Important Skills for Long Distance Couples
While the qualities and personality traits above are mostly innate and difficult to change, there are also many additional skills you can develop and nurture to make your long-distance relationship work and stronger:
Communication:
You need to be able to discuss your needs and express your fears and concerns directly and quickly with your partner before they take hold and lead to resentment. Be open to what happens to you.
Proactivity and openness: When you let things go, distance can increase insecurity and fear because it can falsely emphasize the positive aspects of the relationship.
Compensation:
It is not that one owes the other the negative effects of distance. Both accepted the relationship on these terms.
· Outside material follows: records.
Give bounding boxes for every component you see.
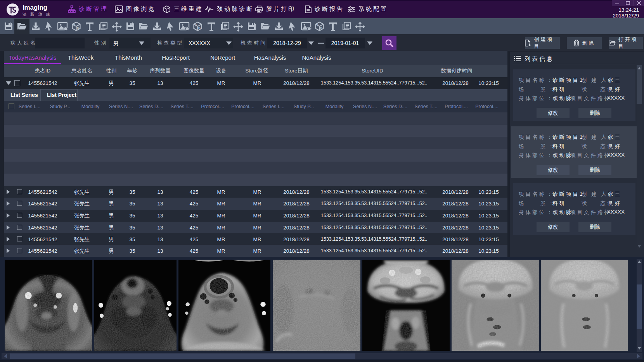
svg-text:D: D: [320, 26, 322, 30]
svg-text:D: D: [198, 26, 201, 30]
svg-text:D: D: [77, 26, 79, 30]
svg-text:3: 3: [73, 23, 75, 27]
svg-text:3: 3: [195, 23, 197, 27]
svg-text:3: 3: [317, 23, 319, 27]
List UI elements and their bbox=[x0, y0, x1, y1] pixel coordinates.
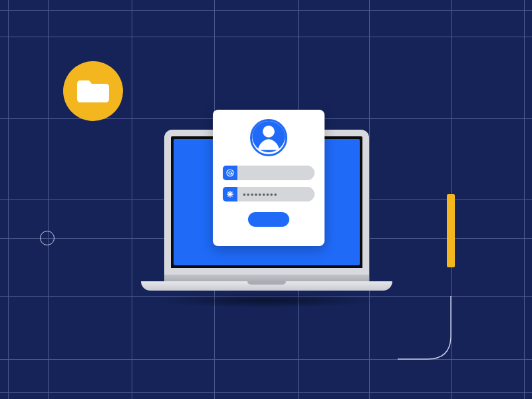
folder-badge bbox=[63, 61, 123, 121]
svg-point-3 bbox=[229, 172, 231, 174]
laptop-shadow bbox=[154, 293, 380, 308]
password-field[interactable]: ●●●●●●●●● bbox=[223, 187, 315, 201]
svg-point-1 bbox=[263, 126, 275, 138]
user-avatar-icon bbox=[250, 119, 287, 156]
connector-curve-icon bbox=[398, 296, 504, 399]
folder-icon bbox=[77, 76, 109, 106]
email-field[interactable] bbox=[223, 166, 315, 180]
svg-point-2 bbox=[227, 170, 233, 176]
login-card: ●●●●●●●●● bbox=[213, 110, 325, 246]
laptop-base bbox=[141, 281, 392, 291]
laptop-hinge bbox=[164, 275, 369, 281]
email-input[interactable] bbox=[237, 166, 315, 180]
circle-decoration-icon bbox=[40, 231, 55, 245]
submit-button[interactable] bbox=[248, 212, 289, 227]
asterisk-icon bbox=[223, 187, 237, 201]
password-input[interactable]: ●●●●●●●●● bbox=[237, 187, 315, 201]
at-icon bbox=[223, 166, 237, 180]
accent-bar-icon bbox=[447, 194, 455, 267]
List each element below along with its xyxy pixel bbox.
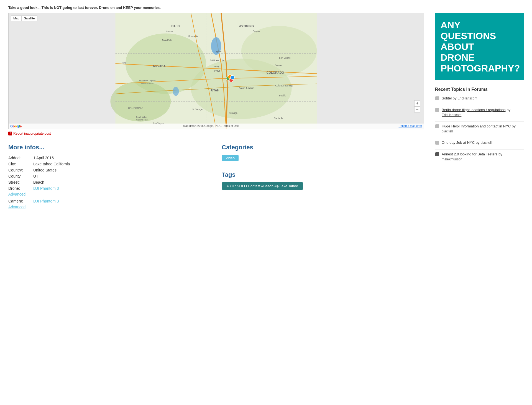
svg-text:Santa Fe: Santa Fe xyxy=(274,117,283,120)
advanced-link-1[interactable]: Advanced xyxy=(8,192,211,196)
video-badge[interactable]: Video xyxy=(222,155,239,161)
zoom-out-button[interactable]: − xyxy=(414,106,420,112)
svg-text:WYOMING: WYOMING xyxy=(239,24,254,28)
info-row-added: Added: 1 April 2016 xyxy=(8,155,211,161)
info-cats-row: More infos... Added: 1 April 2016 City: … xyxy=(8,144,424,211)
topic-icon-4 xyxy=(435,140,439,145)
topic-title-3[interactable]: Huge Help! Information and contact in NY… xyxy=(442,124,511,128)
svg-text:Denver: Denver xyxy=(275,64,282,67)
value-camera[interactable]: DJI Phantom 3 xyxy=(33,198,211,204)
right-column: ANY QUESTIONS ABOUT DRONE PHOTOGRAPHY? R… xyxy=(435,13,524,166)
topic-icon-5 xyxy=(435,152,439,157)
info-row-camera: Camera: DJI Phantom 3 xyxy=(8,198,211,204)
label-drone: Drone: xyxy=(8,185,33,191)
satellite-view-button[interactable]: Satellite xyxy=(21,16,37,21)
svg-text:Salt Lake City: Salt Lake City xyxy=(210,59,224,62)
topic-by-1: by xyxy=(453,96,457,100)
zoom-in-button[interactable]: + xyxy=(414,100,420,106)
topic-title-2[interactable]: Berlin drone flight locations / regulati… xyxy=(442,108,506,112)
map-data-text: Map data ©2016 Google, INEG Terms of Use xyxy=(183,124,239,128)
topic-by-4: by xyxy=(476,140,480,145)
svg-text:National Park: National Park xyxy=(136,119,148,121)
more-infos-section: More infos... Added: 1 April 2016 City: … xyxy=(8,144,211,211)
map-view-button[interactable]: Map xyxy=(11,16,21,21)
advanced-link-2[interactable]: Advanced xyxy=(8,205,211,209)
svg-text:IDAHO: IDAHO xyxy=(171,25,180,28)
categories-section: Categories Video xyxy=(222,144,424,167)
label-city: City: xyxy=(8,161,33,167)
svg-point-13 xyxy=(231,75,235,80)
divider-1 xyxy=(435,105,524,105)
value-country: United States xyxy=(33,167,211,173)
info-row-street: Street: Beach xyxy=(8,179,211,185)
topic-item-1: Sofitel by EricHanscom xyxy=(435,96,524,101)
recent-topics-heading: Recent Topics in Forums xyxy=(435,87,524,92)
svg-text:CALIFORNIA: CALIFORNIA xyxy=(128,107,143,109)
forum-icon-1 xyxy=(435,96,439,100)
info-row-drone: Drone: DJI Phantom 3 xyxy=(8,185,211,191)
forum-icon-5 xyxy=(435,152,439,156)
value-street: Beach xyxy=(33,179,211,185)
topic-icon-3 xyxy=(435,124,439,129)
map-controls: Map Satellite xyxy=(11,16,37,21)
svg-text:National Forest: National Forest xyxy=(140,82,154,85)
topic-author-3[interactable]: piacitelli xyxy=(442,129,454,133)
topic-author-4[interactable]: piacitelli xyxy=(480,141,492,145)
label-street: Street: xyxy=(8,179,33,185)
topic-author-5[interactable]: malekmurison xyxy=(442,157,462,161)
svg-text:Humboldt-Toiyabe: Humboldt-Toiyabe xyxy=(139,79,155,82)
info-row-country: Country: United States xyxy=(8,167,211,173)
label-county: County: xyxy=(8,173,33,179)
topic-author-2[interactable]: EricHanscom xyxy=(442,113,461,117)
svg-text:Pocatello: Pocatello xyxy=(188,35,198,38)
topic-icon-1 xyxy=(435,96,439,101)
promo-heading: ANY QUESTIONS ABOUT DRONE PHOTOGRAPHY? xyxy=(441,20,518,74)
svg-text:UTAH: UTAH xyxy=(211,89,219,92)
topic-by-5: by xyxy=(498,152,502,156)
topic-author-1[interactable]: EricHanscom xyxy=(457,96,477,100)
info-table: Added: 1 April 2016 City: Lake tahoe Cal… xyxy=(8,155,211,191)
topic-text-4: One day Job at NYC by piacitelli xyxy=(442,140,492,145)
tags-heading: Tags xyxy=(222,171,424,178)
svg-text:Nampa: Nampa xyxy=(166,30,173,33)
value-added: 1 April 2016 xyxy=(33,155,211,161)
topic-item-4: One day Job at NYC by piacitelli xyxy=(435,140,524,145)
svg-text:COLORADO: COLORADO xyxy=(267,71,284,74)
categories-tags-section: Categories Video Tags #3DR SOLO Contest … xyxy=(222,144,424,190)
top-notice: Take a good look... This is NOT going to… xyxy=(8,6,524,10)
left-column: Map Satellite xyxy=(8,13,424,211)
svg-text:reno: reno xyxy=(122,62,126,64)
topic-title-5[interactable]: Airnest 2.0 looking for Beta Testers xyxy=(442,152,497,156)
google-logo: Googled xyxy=(10,124,23,128)
topic-by-3: by xyxy=(512,124,516,128)
svg-point-9 xyxy=(173,87,179,96)
map-zoom-controls: + − xyxy=(414,100,420,112)
tags-section: Tags #3DR SOLO Contest #Beach #$ Lake Ta… xyxy=(222,171,424,190)
value-county: UT xyxy=(33,173,211,179)
svg-text:NEVADA: NEVADA xyxy=(153,65,166,68)
value-city: Lake tahoe California xyxy=(33,161,211,167)
info-row-city: City: Lake tahoe California xyxy=(8,161,211,167)
svg-text:Pueblo: Pueblo xyxy=(279,94,286,97)
label-added: Added: xyxy=(8,155,33,161)
topic-title-4[interactable]: One day Job at NYC xyxy=(442,140,475,145)
value-drone[interactable]: DJI Phantom 3 xyxy=(33,185,211,191)
svg-text:Death Valley: Death Valley xyxy=(136,116,147,118)
info-row-county: County: UT xyxy=(8,173,211,179)
map-svg: NEVADA UTAH COLORADO WYOMING IDAHO CALIF… xyxy=(9,13,424,129)
svg-text:Ogden: Ogden xyxy=(215,50,222,53)
divider-2 xyxy=(435,121,524,122)
report-map-link[interactable]: Report a map error xyxy=(399,124,422,128)
tags-badge[interactable]: #3DR SOLO Contest #Beach #$ Lake Tahoe xyxy=(222,182,303,190)
map-container: Map Satellite xyxy=(8,13,424,129)
topic-item-5: Airnest 2.0 looking for Beta Testers by … xyxy=(435,152,524,162)
forum-icon-3 xyxy=(435,124,439,128)
svg-text:Provo: Provo xyxy=(214,70,221,72)
recent-topics-section: Recent Topics in Forums Sofitel by EricH… xyxy=(435,87,524,162)
svg-text:Colorado Springs: Colorado Springs xyxy=(275,84,293,87)
svg-text:Fort Collins: Fort Collins xyxy=(279,57,290,59)
topic-title-1[interactable]: Sofitel xyxy=(442,96,452,100)
report-post-link[interactable]: Report inappropriate post xyxy=(13,132,51,135)
forum-icon-4 xyxy=(435,141,439,145)
svg-text:Twin Falls: Twin Falls xyxy=(162,39,172,42)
However, because spending less time together can have an impact, it's important to plan together how to balance this with positive intimacy.
This can sometimes be a spectacular move. But it's more sustainable if it's honest and trustworthy, like a ritual you do when you get home, like a first weekend "just for us."
Reliable contact:
Distance can make contact difficult. The time zone or battle zone may bother you. Be as open as possible about what works for you and be flexible if it fails sometimes.
As paradoxical as it sounds, allow for spontaneity: an unexpected phone call and a small unexpected gift can get you talking.
Willing to negotiate new routines when old ones no longer work. If you initially agreed to call at 6 p.m. every night, you can feel very calm. But after a while, you may feel annoyed by the violence.
Dealing with anxiety with flexibility:
There are many trips on the way home. If you are two independent people, instead of throwing yourself into a passionate embrace, you may find yourself in conflict for the first few days.
You may need to "warm up" the relationship again. Incorrect online discussions can be edited first. You may feel like your partner is interfering with your independent routine, or you may feel like a "backup" when you arrive.
Don't take this feeling as a bad sign; They could be your way of establishing a partner again. You need a strategy that suits your style and doesn't judge what's going on between you based on what you see as reconciling stereotypes.
In the global economy and uncertain times we live in now, couples are more likely to go through separate phases than at any other time in history.